Em seguida, é feita uma orientação do que o governo está oferecendo de recurso para as famílias atingidas, conforme explica Rodrigues, além de mapear os documentos perdidos pelas vítimas durante as enchentes. É feito, ainda, o restabelecimento de uma rede de apoio com familiares e conhecidos que não foram afetados diretamente pela tragédia.
Profissionais de saúde também são afetados
Em um cenário de desastre ambiental, como as enchentes do Rio Grande do Sul, os impactos à saúde mental são observados para além das vítimas diretas. Quem está na linha de frente na atuação de resgate e acolhimento da população afetada é impactado e, muitas vezes, precisa de ajuda.
A psicóloga Helen Barbosa dos Santos, professora da Universidade Federal do Rio Grande do Sul da Pós-Graduação em Psicologia, também se voluntariou para atuar no atendimento das vítimas alocadas em um abrigo de Eldorado do Sul, uma das regiões mais afetadas pelas enchentes.
Em seu relato à CNN, a psicóloga conta que está surgindo uma demanda para atender os próprios profissionais voluntários.
“Quem está trabalhando na linha de frente acaba sendo vítima secundária da tragédia”, afirma a voluntária. Ela explica que as vítimas primárias são aquelas que foram afetadas diretamente pelas enchentes, com casa e outros pertences perdidos e familiares e amigos íntimos impactados também. Já as secundárias são aquelas que, de alguma forma, também estão observando as dores de quem sofreu essas perdas.
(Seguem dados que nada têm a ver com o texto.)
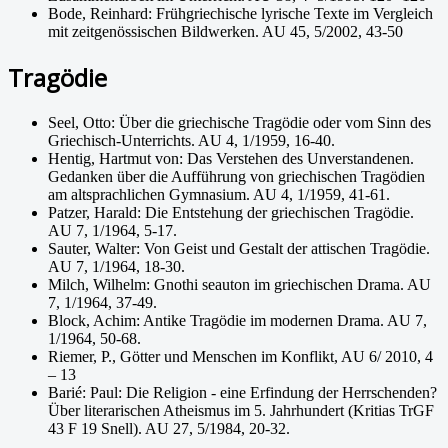
Bode, Reinhard: Frühgriechische lyrische Texte im Vergleich
mit zeitgenössischen Bildwerken. AU 45, 5/2002, 43-50
Tragödie
Seel, Otto: Über die griechische Tragödie oder vom Sinn des
Griechisch-Unterrichts. AU 4, 1/1959, 16-40.
Hentig, Hartmut von: Das Verstehen des Unverstandenen.
Gedanken über die Aufführung von griechischen Tragödien
am altsprachlichen Gymnasium. AU 4, 1/1959, 41-61.
Patzer, Harald: Die Entstehung der griechischen Tragödie.
AU 7, 1/1964, 5-17.
Sauter, Walter: Von Geist und Gestalt der attischen Tragödie.
AU 7, 1/1964, 18-30.
Milch, Wilhelm: Gnothi seauton im griechischen Drama. AU
7, 1/1964, 37-49.
Block, Achim: Antike Tragödie im modernen Drama. AU 7,
1/1964, 50-68.
Riemer, P., Götter und Menschen im Konflikt, AU 6/ 2010, 4
– 13
Barié: Paul: Die Religion - eine Erfindung der Herrschenden?
Über literarischen Atheismus im 5. Jahrhundert (Kritias TrGF
43 F 19 Snell). AU 27, 5/1984, 20-32.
“O psicólogo está começando a acolher os profissionais que estão em estafa, que estão cansados e que estão, até mesmo, brigando entre si. Então, é preciso trabalhar em todas essas frentes”, relata.
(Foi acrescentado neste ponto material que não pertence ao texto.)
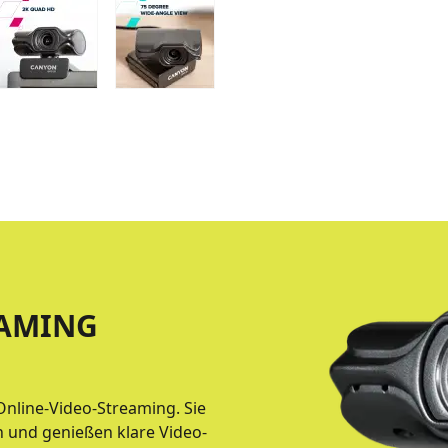
EAMING
nline-Video-Streaming. Sie
n und genießen klare Video-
É necessária a capacitação dos profissionais de saúde voluntários
Diante do cenário de desastre natural, o apoio psicológico deve ser capacitado, explica Helen Barbosa dos Santos. “É fundamental para a saúde mental não somente a escuta. É importante, também, trabalhar os fluxos de atenção, trabalhar as relações entre os profissionais voluntários e capacitá-los para fazer a primeira escuta da vítima, para saberem o que dizer e o que não dizer para as vítimas traumatizadas”, enfatiza.
O CRPRS, considerando o grande número de psicólogos que já estão atuando em abrigos, organizou rodas de orientação em emergências e desastres para profissionais interessados em ajudar, disponíveis em diferentes datas e horários. É possível ver a programação pelo site.
Para quem quer ajudar: Secretaria de Saúde cadastra profissionais voluntários
A Secretaria Estadual de Saúde está cadastrando profissionais da área da saúde para compor um banco de voluntários para atuar nos municípios afetados, incluindo psicólogos. A colaboração acontece em unidades de pronto atendimento, hospitais e demais serviços de saúde. O cadastro pode ser feito pelo site da secretaria.
O CRPRS enfatiza que somente profissionais graduados em Psicologia e regularmente inscritos no conselho estão autorizados ao exercício profissional.